The most popular reason for the change is people spending more time as a household (57 percent). Also, one in five (22 percent) say it’s because they have been exercising or learning new skills together.

From the given list, cooking (29 percent), gardening (23 percent), drawing/painting (23 percent), and embarking on a new course of learning (21 percent) are the most popular hobbies picked up by those who have started a new one.

Nearly a third (32 percent) say they’ve found a new appreciation for their homes this year, and 27 percent say spending more time at home has produced unexpected positives.

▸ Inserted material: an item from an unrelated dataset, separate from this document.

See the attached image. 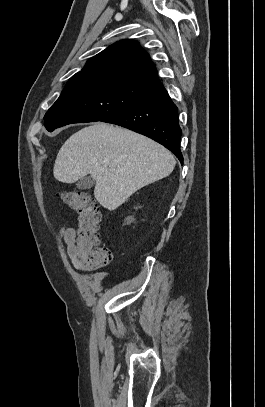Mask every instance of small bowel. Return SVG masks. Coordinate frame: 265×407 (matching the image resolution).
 <instances>
[{"instance_id": "c3829d8e", "label": "small bowel", "mask_w": 265, "mask_h": 407, "mask_svg": "<svg viewBox=\"0 0 265 407\" xmlns=\"http://www.w3.org/2000/svg\"><path fill=\"white\" fill-rule=\"evenodd\" d=\"M60 237L62 242L66 246L68 257L71 259L72 265L75 269L80 271H86V268L80 265L76 259L75 250V237L76 230L73 227H62L60 229Z\"/></svg>"}]
</instances>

Although half of people (54 percent) hope life returns to normal heading into 2021, more than a quarter (28 percent) say they want to keep up the positive new changes they’ve made at home long-term.

“When the world feels chaotic, we often look for shelter and comfort in our homes as somewhere we can control,” says Meik Wiking, New York Times bestselling author and CEO, The Happiness Research Institute. “That’s never been more-true than over the last few months. As this study shows, the effort we’ve made to make our homes a sanctuary from the outside world has led to us making changes to our home lives and household dynamics.

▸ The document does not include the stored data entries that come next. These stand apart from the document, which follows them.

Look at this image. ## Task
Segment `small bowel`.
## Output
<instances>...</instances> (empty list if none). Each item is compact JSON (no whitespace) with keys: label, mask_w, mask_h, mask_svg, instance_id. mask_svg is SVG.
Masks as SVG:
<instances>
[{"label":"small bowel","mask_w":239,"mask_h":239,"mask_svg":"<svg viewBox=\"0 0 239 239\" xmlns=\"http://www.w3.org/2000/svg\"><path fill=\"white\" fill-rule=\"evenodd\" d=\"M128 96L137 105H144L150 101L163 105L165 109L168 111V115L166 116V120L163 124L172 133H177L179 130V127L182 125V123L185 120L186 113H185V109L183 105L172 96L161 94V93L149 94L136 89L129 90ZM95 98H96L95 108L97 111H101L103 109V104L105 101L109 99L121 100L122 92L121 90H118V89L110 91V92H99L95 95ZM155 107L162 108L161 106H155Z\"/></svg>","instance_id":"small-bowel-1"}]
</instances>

“From transforming what our homes look like, to reviewing how we share the housework, to thinking about how we can continue to grow as individuals — even if it’s within our four walls. Looking ahead to 2021, we might not be able to keep up all the good hobbies we’ve picked up, but I think the understanding that happiness is homemade is here to stay.”

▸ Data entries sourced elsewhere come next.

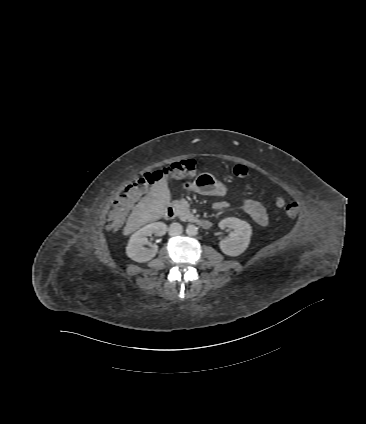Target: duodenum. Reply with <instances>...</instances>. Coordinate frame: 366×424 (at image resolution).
Masks as SVG:
<instances>
[{"mask_svg":"<svg viewBox=\"0 0 366 424\" xmlns=\"http://www.w3.org/2000/svg\"><path fill=\"white\" fill-rule=\"evenodd\" d=\"M164 216L166 219H173L176 217V208L174 205L170 204L166 207ZM197 224L203 229H209L211 227V222L206 219L197 220Z\"/></svg>","mask_w":366,"mask_h":424,"instance_id":"1","label":"duodenum"}]
</instances>
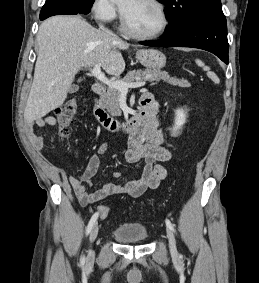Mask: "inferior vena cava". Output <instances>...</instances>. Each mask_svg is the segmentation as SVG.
I'll return each mask as SVG.
<instances>
[{"label":"inferior vena cava","mask_w":259,"mask_h":283,"mask_svg":"<svg viewBox=\"0 0 259 283\" xmlns=\"http://www.w3.org/2000/svg\"><path fill=\"white\" fill-rule=\"evenodd\" d=\"M99 26H100V29H102L106 33L110 34L111 36H115L113 33H111L109 30H107L103 25H99Z\"/></svg>","instance_id":"obj_1"}]
</instances>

To help people keep up these habits up, Whirlpool is launching a new Improving Life At Home online hub, which brings expert advice together from across its many brands, with tips from happiness expert Wiking. It can be found here.

“At Whirlpool Corp., we are in constant pursuit of improving life in the home,” says Eleanor Reece, senior director of global campaigns at Whirlpool Corp. “That’s why we commissioned this new study to understand how lives have changed in the last year. Amidst the hardships, challenges and uncertainty that have come in 2020, it’s been heartening to see some silver linings as new dynamics and habits emerge in homes everywhere.

“We want to play our part in helping people keep those up, which is why we’ve launched this online hub, which brings together the best of our company’s advice-led content to help people make the most of life at home.”